### AVAILABLE DATA

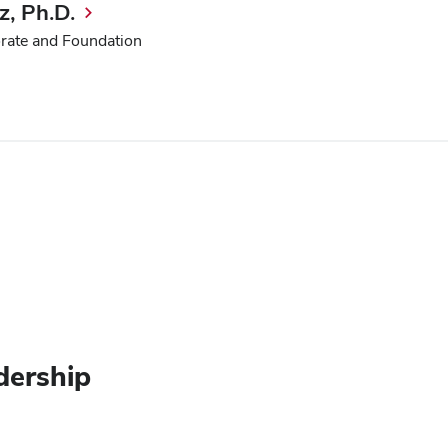
, Ph.D.
orate and Foundation
dership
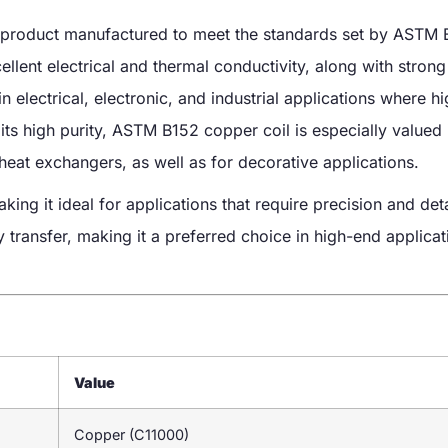
product manufactured to meet the standards set by ASTM B1
ent electrical and thermal conductivity, along with strong
 electrical, electronic, and industrial applications where h
 its high purity, ASTM B152 copper coil is especially valued 
 heat exchangers, as well as for decorative applications.
ing it ideal for applications that require precision and det
y transfer, making it a preferred choice in high-end applicat
Value
Copper (C11000)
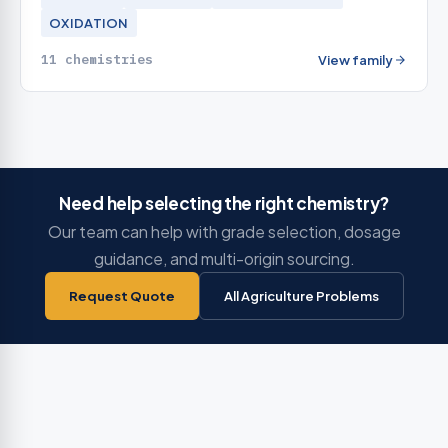
OXIDATION
11 chemistries
View family
Need help selecting the right chemistry?
Our team can help with grade selection, dosage
guidance, and multi-origin sourcing.
Request Quote
All Agriculture Problems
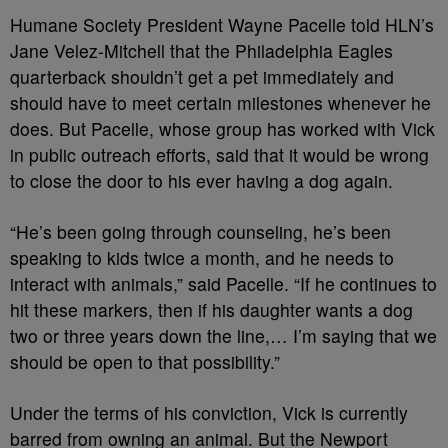
Humane Society President Wayne Pacelle told HLN’s
Jane Velez-Mitchell that the Philadelphia Eagles
quarterback shouldn’t get a pet immediately and
should have to meet certain milestones whenever he
does. But Pacelle, whose group has worked with Vick
in public outreach efforts, said that it would be wrong
to close the door to his ever having a dog again.
“He’s been going through counseling, he’s been
speaking to kids twice a month, and he needs to
interact with animals,” said Pacelle. “If he continues to
hit these markers, then if his daughter wants a dog
two or three years down the line,… I’m saying that we
should be open to that possibility.”
Under the terms of his conviction, Vick is currently
barred from owning an animal. But the Newport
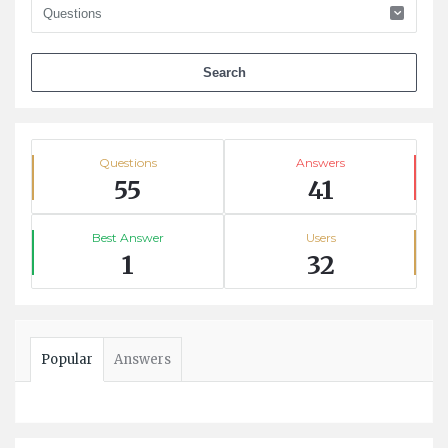
Stats
Questions
Answers
55
41
Best Answer
Users
1
32
Popular
Answers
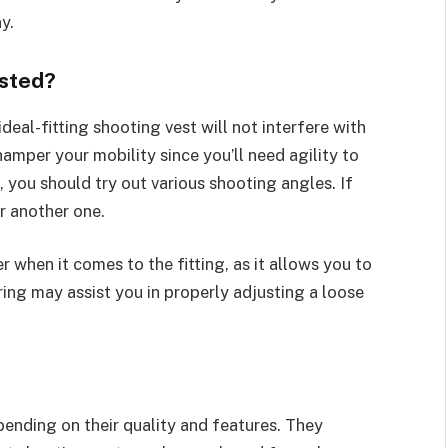
y.
usted?
ideal-fitting shooting vest will not interfere with
hamper your mobility since you’ll need agility to
, you should try out various shooting angles. If
r another one.
r when it comes to the fitting, as it allows you to
ring may assist you in properly adjusting a loose
pending on their quality and features. They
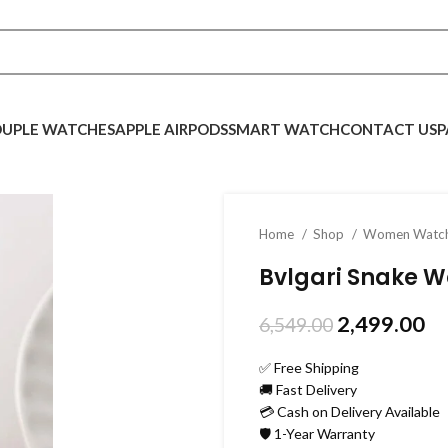
UPLE WATCHES
APPLE AIRPODS
SMART WATCH
CONTACT US
P
Home
Shop
Women Watc
Bvlgari Snake 
2,499.00
6,549.00
✅ Free Shipping
🚚 Fast Delivery
💳 Cash on Delivery Available
🛡️ 1-Year Warranty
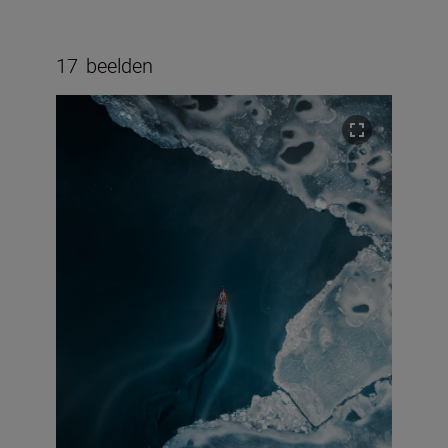
17
beelden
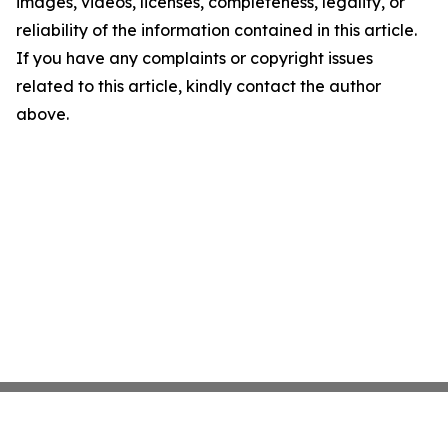
images, videos, licenses, completeness, legality, or
reliability of the information contained in this article.
If you have any complaints or copyright issues
related to this article, kindly contact the author
above.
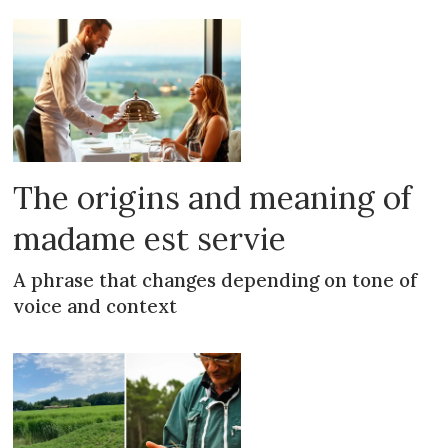
The origins and meaning of
madame est servie
A phrase that changes depending on tone of
voice and context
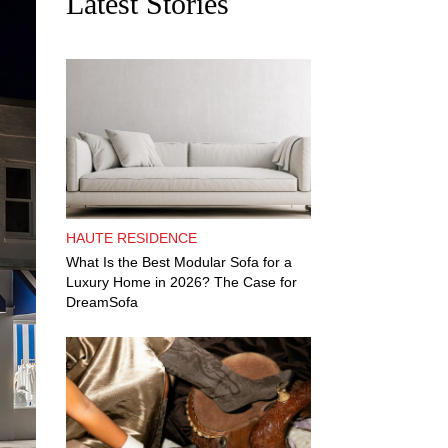
Latest Stories
HAUTE RESIDENCE
What Is the Best Modular Sofa for a
Luxury Home in 2026? The Case for
DreamSofa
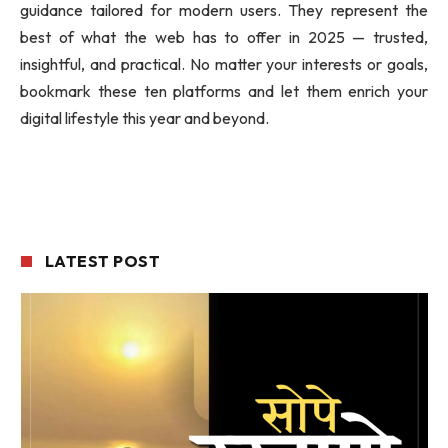
guidance tailored for modern users. They represent the
best of what the web has to offer in 2025 — trusted,
insightful, and practical. No matter your interests or goals,
bookmark these ten platforms and let them enrich your
digital lifestyle this year and beyond.
LATEST POST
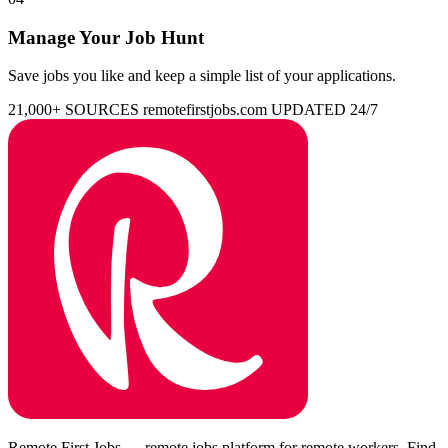
Manage Your Job Hunt
Save jobs you like and keep a simple list of your applications.
21,000+ SOURCES
remotefirstjobs.com
UPDATED 24/7
Remote First Jobs — remote jobs platform for remote workers. Find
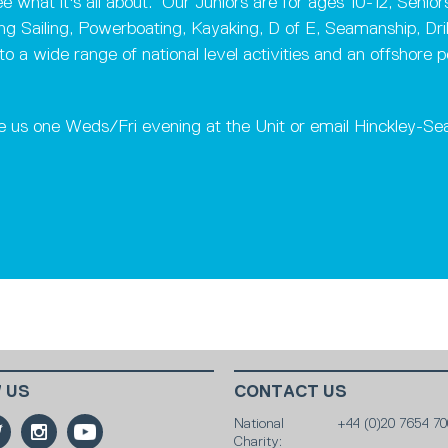
 what it's all about. Our Juniors are for ages 10-12, Senio
ing Sailing, Powerboating, Kayaking, D of E, Seamanship, Dril
wide range of national level activities and an offshore powe
e us one Weds/Fri evening at the Unit or email Hinckley-S
 US
CONTACT US
National
+44 (0)20 7654 70
Charity:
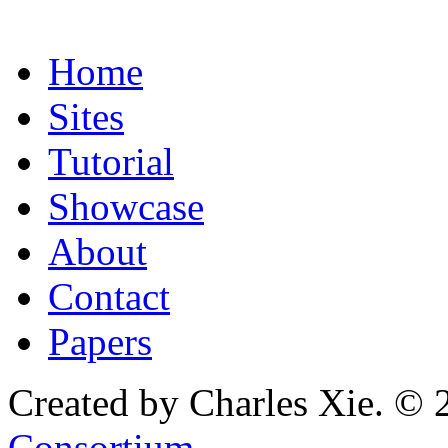
Home
Sites
Tutorial
Showcase
About
Contact
Papers
Created by Charles Xie. © 
Consortium
.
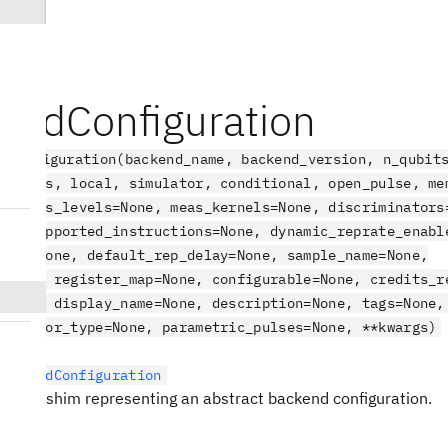
endConfiguration
dConfiguration(backend_name, backend_version, n_qubit
, gates, local, simulator, conditional, open_pulse, me
p, meas_levels=None, meas_kernels=None, discriminators
ne, supported_instructions=None, dynamic_reprate_enabl
ange=None, default_rep_delay=None, sample_name=None,
=None, register_map=None, configurable=None, credits_r
=None, display_name=None, description=None, tags=None,
rocessor_type=None, parametric_pulses=None, **kwargs)
BackendConfiguration
mpat shim representing an abstract backend configuration.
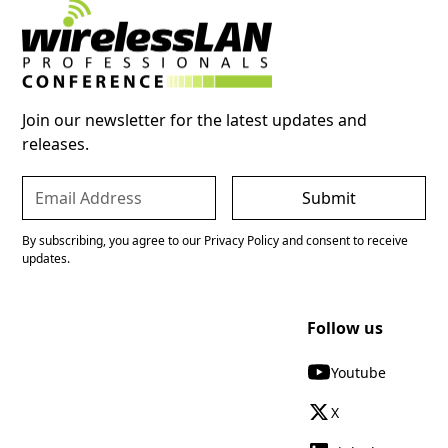
Join our newsletter for the latest updates and
releases.
By subscribing, you agree to our Privacy Policy and consent to receive
updates.
Follow us
Youtube
X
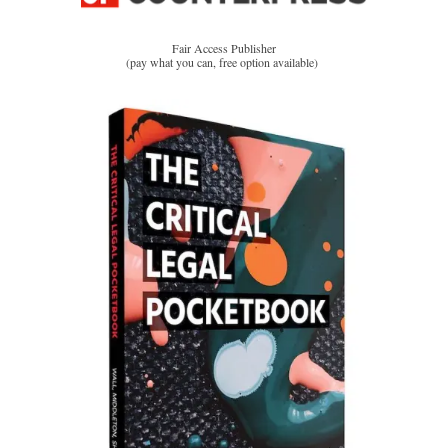
Fair Access Publisher
(pay what you can, free option available)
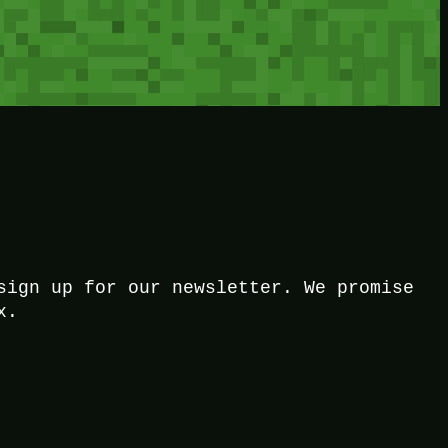
sign up for our newsletter. We promise
x.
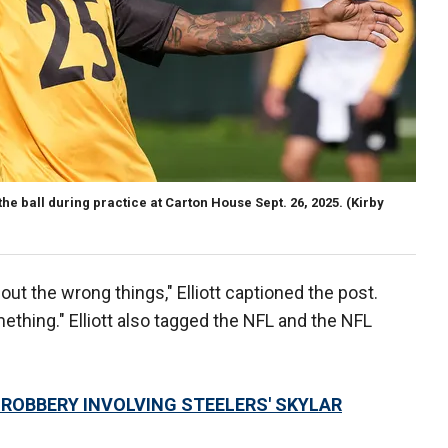
the ball during practice at Carton House Sept. 26, 2025.
(Kirby
out the wrong things," Elliott captioned the post.
mething." Elliott also tagged the NFL and the NFL
 ROBBERY INVOLVING STEELERS' SKYLAR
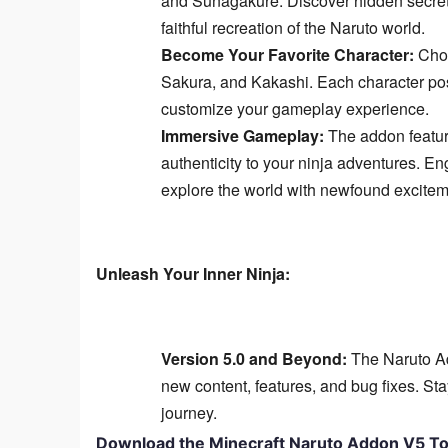
and Sunagakure. Discover hidden secrets
faithful recreation of the Naruto world.
Become Your Favorite Character:
Choo
Sakura, and Kakashi. Each character poss
customize your gameplay experience.
Immersive Gameplay:
The addon featur
authenticity to your ninja adventures. En
explore the world with newfound excitem
Unleash Your Inner Ninja:
Version 5.0 and Beyond:
The Naruto Ad
new content, features, and bug fixes. Stay
journey.
Download the Minecraft Naruto Addon V5 To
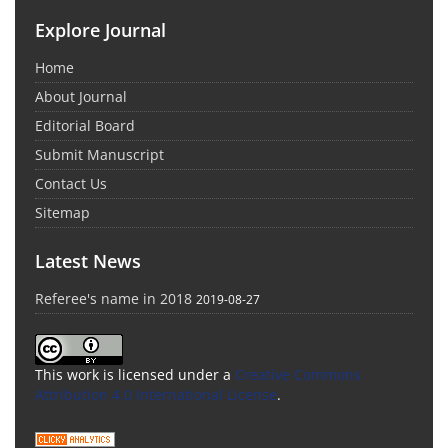
Explore Journal
Home
About Journal
Editorial Board
Submit Manuscript
Contact Us
Sitemap
Latest News
Referee's name in 2018
2019-08-27
This work is licensed under a
Creative Commons
Attribution 4.0 International License
.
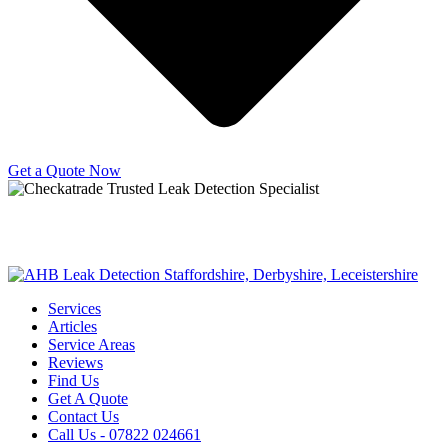
Get a Quote Now
Copyright © 2025 | All Rights Reserved |
Privacy Policy
|
Terms
Services
Articles
Service Areas
Reviews
Find Us
Get A Quote
Contact Us
Call Us - 07822 024661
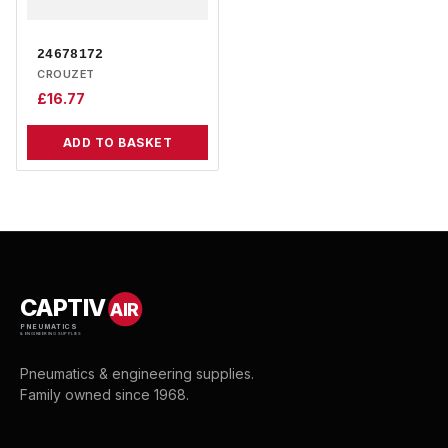
24678172
CROUZET
£
16.77
ADD TO BASKET
CAPTIV
AIR
PNEUMATICS
& ENGINEERING SUPPLIES
Pneumatics & engineering supplies.
Family owned since 1968.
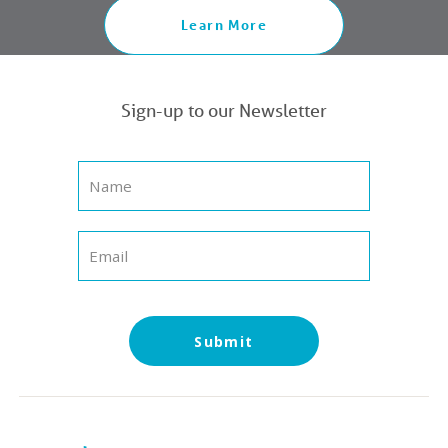
Learn More
Sign-up to our Newsletter
Submit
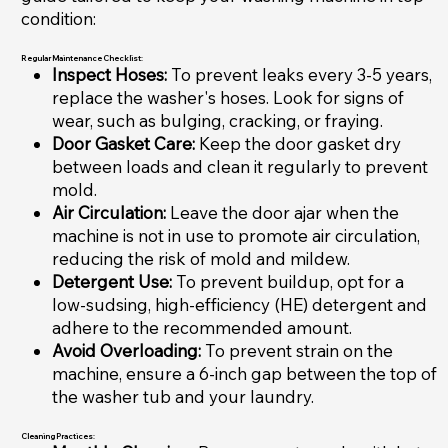
condition:
Regular Maintenance Checklist:
Inspect Hoses:
To prevent leaks every 3-5 years,
replace the washer's hoses. Look for signs of
wear, such as bulging, cracking, or fraying.
Door Gasket Care:
Keep the door gasket dry
between loads and clean it regularly to prevent
mold.
Air Circulation:
Leave the door ajar when the
machine is not in use to promote air circulation,
reducing the risk of mold and mildew.
Detergent Use:
To prevent buildup, opt for a
low-sudsing, high-efficiency (HE) detergent and
adhere to the recommended amount.
Avoid Overloading:
To prevent strain on the
machine, ensure a 6-inch gap between the top of
the washer tub and your laundry.
Cleaning Practices:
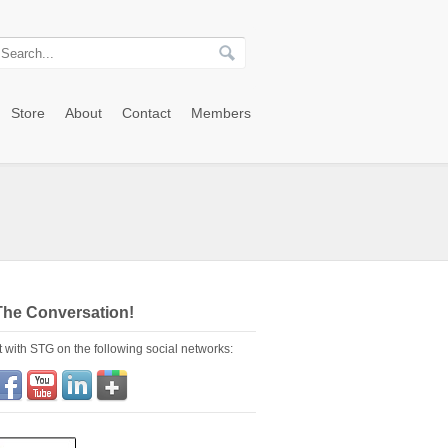
Store
About
Contact
Members
The Conversation!
 with STG on the following social networks:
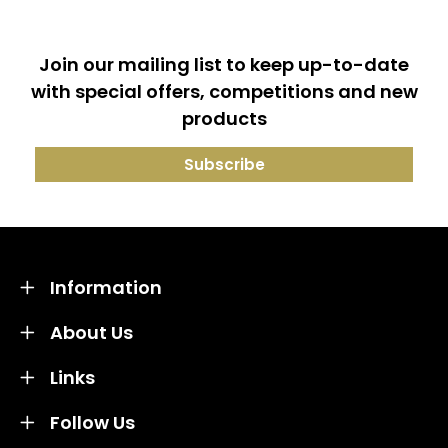
Join our mailing list to keep up-to-date
with special offers, competitions and new
products
Information
About Us
Links
Follow Us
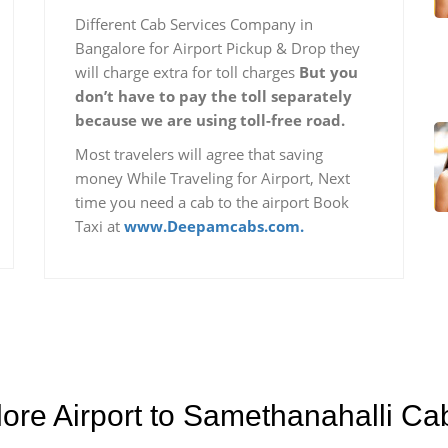
Different Cab Services Company in
Bangalore for Airport Pickup & Drop they
will charge extra for toll charges
But you
don’t have to pay the toll separately
because we are using toll-free road.
Most travelers will agree that saving
money While Traveling for Airport, Next
time you need a cab to the airport Book
Taxi at
www.Deepamcabs.com.
lore Airport to Samethanahalli Ca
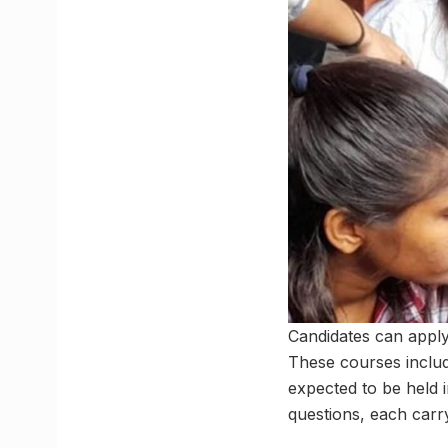
Candidates can apply 
These courses inclu
expected to be held 
questions, each carr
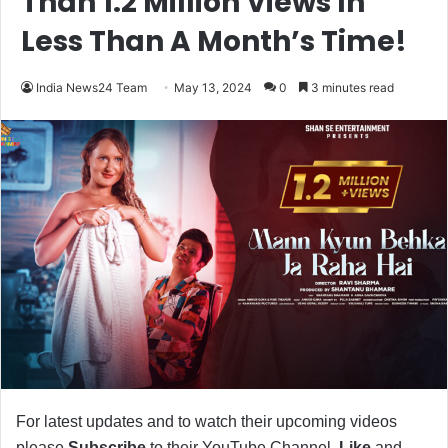
Than 1.2 Million Views In
Less Than A Month’s Time!
India News24 Team
May 13, 2024
0
3 minutes read
For latest updates and to watch their upcoming videos
please
Subscribe
to their YouTube Channel,
Like
and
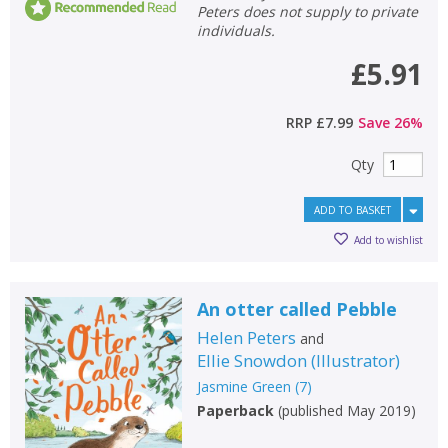
Peters does not supply to private
individuals.
£5.91
RRP
£7.99
Save
26
%
Qty
ADD TO BASKET
Add to wishlist
An otter called Pebble
Helen Peters
and
Ellie Snowdon
(
Illustrator
)
Jasmine Green
(
7
)
Paperback
(
published May 2019
)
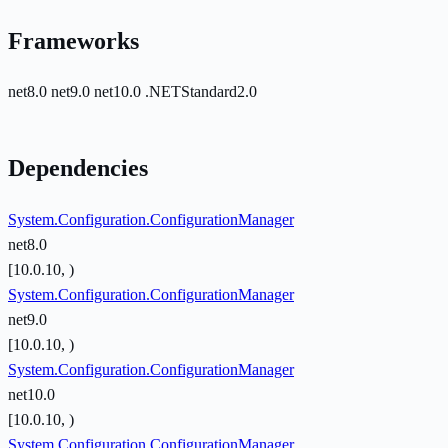
Frameworks
net8.0
net9.0
net10.0
.NETStandard2.0
Dependencies
System.Configuration.ConfigurationManager
net8.0
[10.0.10, )
System.Configuration.ConfigurationManager
net9.0
[10.0.10, )
System.Configuration.ConfigurationManager
net10.0
[10.0.10, )
System.Configuration.ConfigurationManager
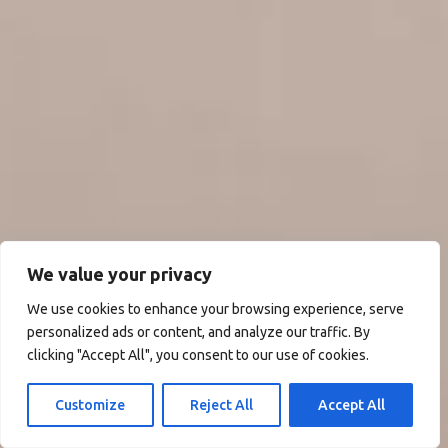
We value your privacy
We use cookies to enhance your browsing experience, serve
personalized ads or content, and analyze our traffic. By
clicking "Accept All", you consent to our use of cookies.
Customize
Reject All
Accept All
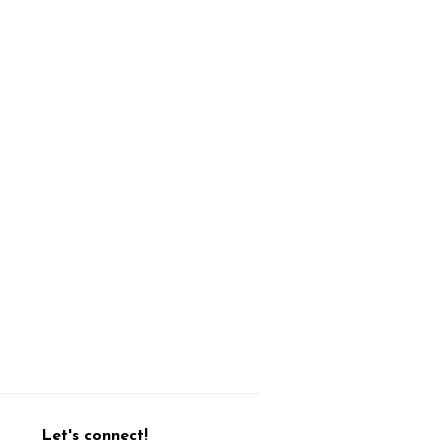
Let's connect!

######

Your answer should be the lines from the first record down to the line containing "its high purity, ASTM", restated exactly, with no pictures.

, Ph.D.
orate and Foundation
dership
product manufactured to meet the standards set by ASTM B1
ent electrical and thermal conductivity, along with strong
 electrical, electronic, and industrial applications where h
 its high purity, ASTM B152 copper coil is especially valued 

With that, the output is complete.